*** Opening of EXTRACTED RECORDS ***
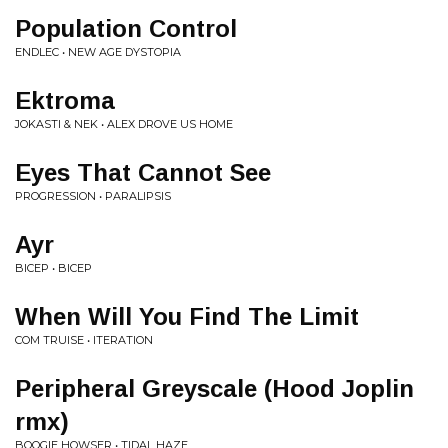
Population Control
ENDLEC • NEW AGE DYSTOPIA
Ektroma
JOKASTI & NEK • ALEX DROVE US HOME
Eyes That Cannot See
PROGRESSION • PARALIPSIS
Ayr
BICEP • BICEP
When Will You Find The Limit
COM TRUISE • ITERATION
Peripheral Greyscale (Hood Joplin
rmx)
BOOGIE HOWSER • TIDAL HAZE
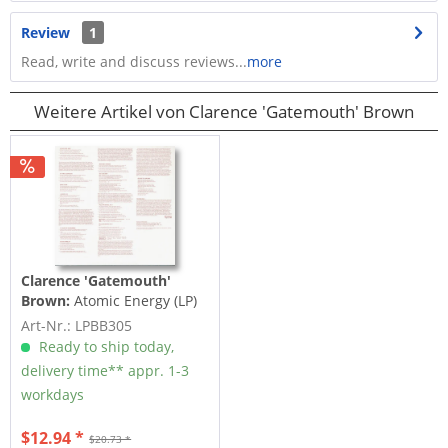
Review
1
Read, write and discuss reviews...
more
Weitere Artikel von Clarence 'Gatemouth' Brown
Clarence 'Gatemouth'
Brown:
Atomic Energy (LP)
Art-Nr.: LPBB305
Ready to ship today,
delivery time** appr. 1-3
workdays
$12.94 *
$20.73 *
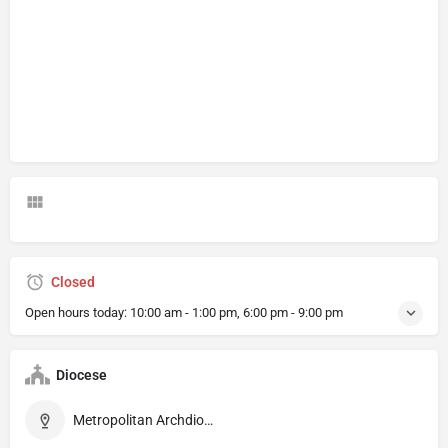
Closed
Open hours today:
10:00 am - 1:00 pm, 6:00 pm - 9:00 pm
Diocese
Metropolitan Archdiocese of Barcelona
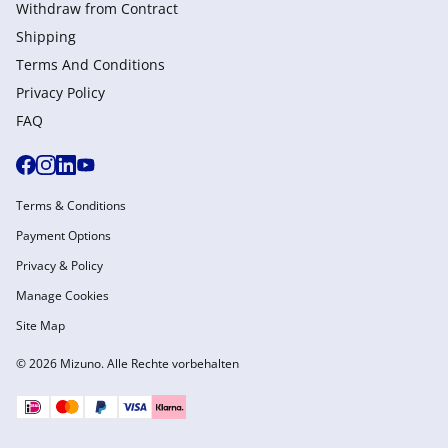
Withdraw from Сontract
Shipping
Terms And Conditions
Privacy Policy
FAQ
Terms & Conditions
Payment Options
Privacy & Policy
Manage Cookies
Site Map
© 2026 Mizuno. Alle Rechte vorbehalten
*** Close of EXTRACTED RECORDS ***
WHAT IS BEING ASKED
When a line of the material holds the string "Brown", copy that line.

WRITTEN SOLUTION
Weitere Artikel von Clarence 'Gatemouth' Brown
Brown:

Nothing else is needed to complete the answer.